● **Your goal**
Print only the closing part of the entries. It starts at the line containing "A traditional herbal" and includes the final line, exactly as written.

● **Input records**
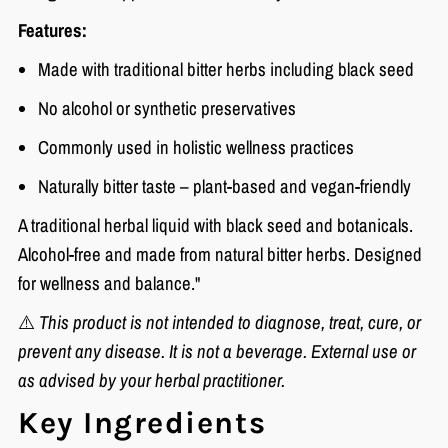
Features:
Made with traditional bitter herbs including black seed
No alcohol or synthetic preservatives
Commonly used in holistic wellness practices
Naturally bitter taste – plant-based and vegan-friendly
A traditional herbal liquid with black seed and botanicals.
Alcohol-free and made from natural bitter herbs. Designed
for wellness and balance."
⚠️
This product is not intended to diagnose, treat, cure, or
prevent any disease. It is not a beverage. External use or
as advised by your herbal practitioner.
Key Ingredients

● **Response below**
A traditional herbal liquid with black seed and botanicals.
Alcohol-free and made from natural bitter herbs. Designed
for wellness and balance."
⚠️
This product is not intended to diagnose, treat, cure, or
prevent any disease. It is not a beverage. External use or
as advised by your herbal practitioner.
Key Ingredients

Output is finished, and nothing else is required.